An AFP reporter saw at least five dead bodies as first responders treated the wounded and scenes of chaos filled the streets of Ariha.
“At 8 am (0500 GMT) we woke up to the bombardment. The children were terrified and were screaming,” said Bilal Trissi, a father of two who lives nearby.
“We didn’t know what to do or where to go and we didn’t see anything because of all the dust around us,” he told AFP.
“They bombed us in our neighbourhood and in the market. There are children who died and people who lost their limbs... We don’t know why, what are we guilty of?”
The Damascus bombing will challenge the government’s assertion that the decade-old war is over and stability guaranteed for reconstruction efforts and investment projects to begin in earnest.
The government of President Bashar Al Assad has been striving to claw itself out of international isolation and had been making inroads in recent months.
Conflict on standby
Al Assad’s position once held by a thread, with his forces and their allies controlling barely a fifth of Syrian territory, but Russia’s military intervention in 2015 marked the start of a long and bloody fightback.

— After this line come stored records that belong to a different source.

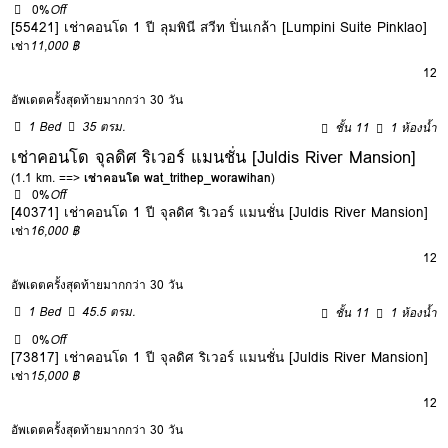
0%
Off
[55421] เช่าคอนโด 1 ปี ลุมพินี สวีท ปิ่นเกล้า [Lumpini Suite Pinklao]
เช่า
11,000 ฿
12
อัพเดตครั้งสุดท้ายมากกว่า 30 วัน
1 Bed
35 ตรม.
ชั้น 11
1 ห้องน้ำ
เช่าคอนโด จุลดิศ ริเวอร์ แมนชั่น [Juldis River Mansion]
(1.1 km. ==>
เช่าคอนโด wat_trithep_worawihan
)
0%
Off
[40371] เช่าคอนโด 1 ปี จุลดิศ ริเวอร์ แมนชั่น [Juldis River Mansion]
เช่า
16,000 ฿
12
อัพเดตครั้งสุดท้ายมากกว่า 30 วัน
1 Bed
45.5 ตรม.
ชั้น 11
1 ห้องน้ำ
0%
Off
[73817] เช่าคอนโด 1 ปี จุลดิศ ริเวอร์ แมนชั่น [Juldis River Mansion]
เช่า
15,000 ฿
12
อัพเดตครั้งสุดท้ายมากกว่า 30 วัน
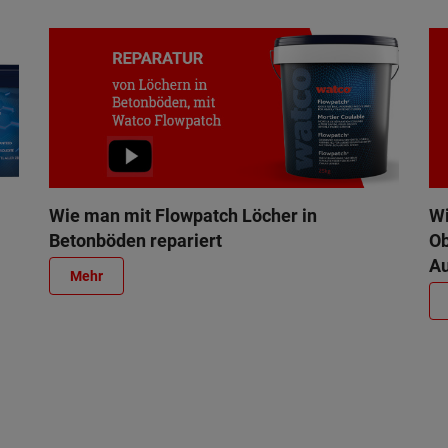
Wie man mit Flowpatch Löcher in
Wi
Betonböden repariert
Ob
Au
Mehr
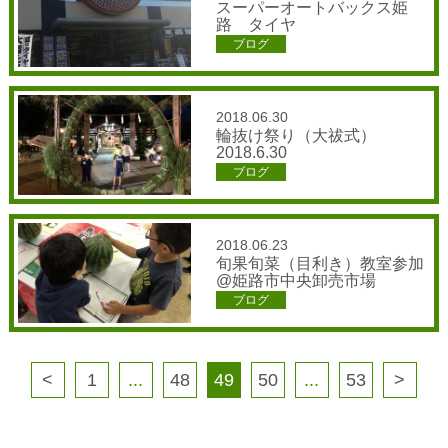
スーパーオートバックス姫
路 タイヤ
ブログ
2018.06.30
輪抜け祭り（大祓式）
2018.6.30
ブログ
2018.06.23
旬果旬菜（目利き）教室参加
@姫路市中央卸売市場
ブログ
<
1
...
48
49
50
...
53
>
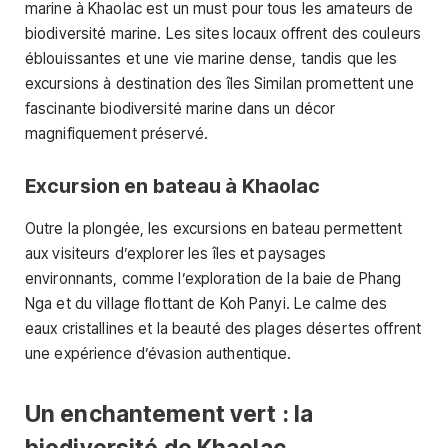
marine à Khaolac est un must pour tous les amateurs de
biodiversité marine. Les sites locaux offrent des couleurs
éblouissantes et une vie marine dense, tandis que les
excursions à destination des îles Similan promettent une
fascinante biodiversité marine dans un décor
magnifiquement préservé.
Excursion en bateau à Khaolac
Outre la plongée, les excursions en bateau permettent
aux visiteurs d’explorer les îles et paysages
environnants, comme l’exploration de la baie de Phang
Nga et du village flottant de Koh Panyi. Le calme des
eaux cristallines et la beauté des plages désertes offrent
une expérience d’évasion authentique.
Un enchantement vert : la
biodiversité de Khaolac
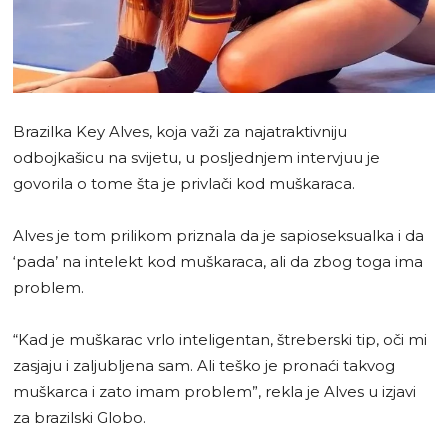
Brazilka Key Alves, koja važi za najatraktivniju
odbojkašicu na svijetu, u posljednjem intervjuu je
govorila o tome šta je privlači kod muškaraca.
Alves je tom prilikom priznala da je sapioseksualka i da
‘pada’ na intelekt kod muškaraca, ali da zbog toga ima
problem.
“Kad je muškarac vrlo inteligentan, štreberski tip, oči mi
zasjaju i zaljubljena sam. Ali teško je pronaći takvog
muškarca i zato imam problem”, rekla je Alves u izjavi
za brazilski Globo.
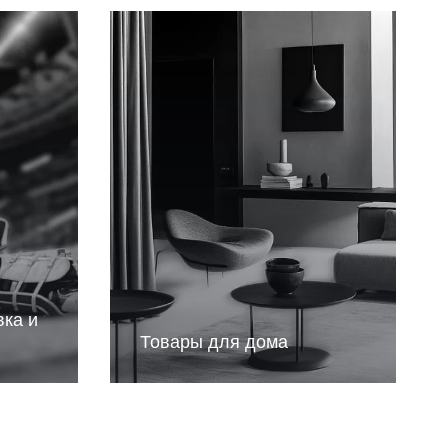
вка и
Товары для дома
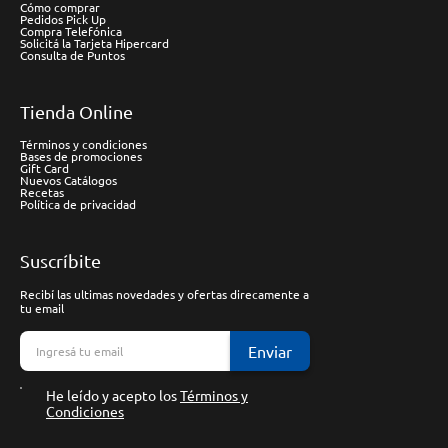
Cómo comprar
Pedidos Pick Up
Compra Telefónica
Solicitá la Tarjeta Hipercard
Consulta de Puntos
Tienda Online
Términos y condiciones
Bases de promociones
Gift Card
Nuevos Catálogos
Recetas
Política de privacidad
Suscríbite
Recibí las ultimas novedades y ofertas direcamente a
tu email
Enviar
He leído y acepto los
Términos y
Condiciones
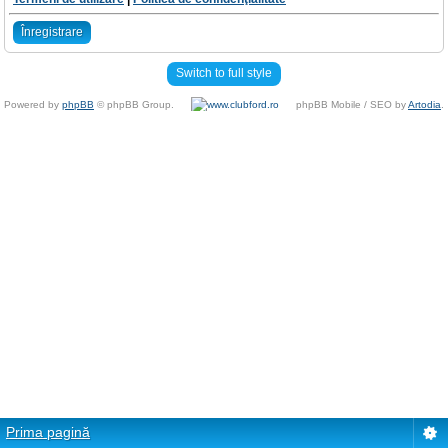
Înregistrare
Switch to full style
Powered by
phpBB
© phpBB Group.
phpBB Mobile / SEO by
Artodia
.
Prima pagină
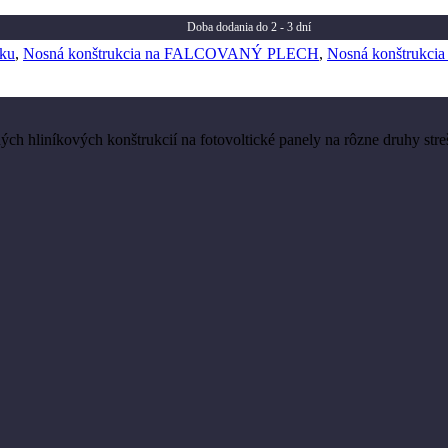
Doba dodania do 2 - 3 dní
iku
,
Nosná konštrukcia na FALCOVANÝ PLECH
,
Nosná konštruk
h hliníkových konštrukcií na fotovoltické panely na rôzne druhy streš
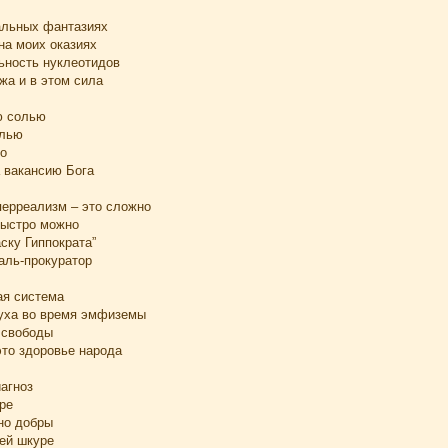
альных фантазиях
на моих оказиях
ьность нуклеотидов
жа и в этом сила
ю солью
олью
го
а вакансию Бога
перреализм – это сложно
быстро можно
ску Гиппократа”
аль-прокуратор
ая система
духа во время эмфиземы
 свободы
это здоровье народа
агноз
ре
но добры
ьей шкуре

Also backed by Iran and its proxy militias, government forces have recaptured nearly all key cities in the country, with US-backed Kurdish forces still running the northeast.
The Islamic State group’s once-sprawling caliphate, that straddled swathes of Iraq and Syria, inexorably shrank to its death, which came in eastern Syria in early 2019.
Since then, the Syrian government’s main focus has been Idlib, where many of the rebels forced to surrender in other parts of the country have gathered.
The area is dominated by the militant group Hayat Tahrir al-Sham (HTS), which includes leaders of Al Qaida’s former Syria franchise and over which Turkey has some sway.
HTS has not claimed attacks in Damascus in years however.
The remnants of Daesh in eastern Syria have gone underground but continue to harass government and allied forces, mostly in desert areas, in hit-and-run attacks.
A truce deal brokered by Turkey and Russia, the two main foreign players in the Syria conflict, has effectively put fighting in Idlib on standby since March 2020.
Sporadic flareups have kept the region on edge, however, and Wednesday’s shelling of Ariha was the highest civilian toll since the agreement was reached.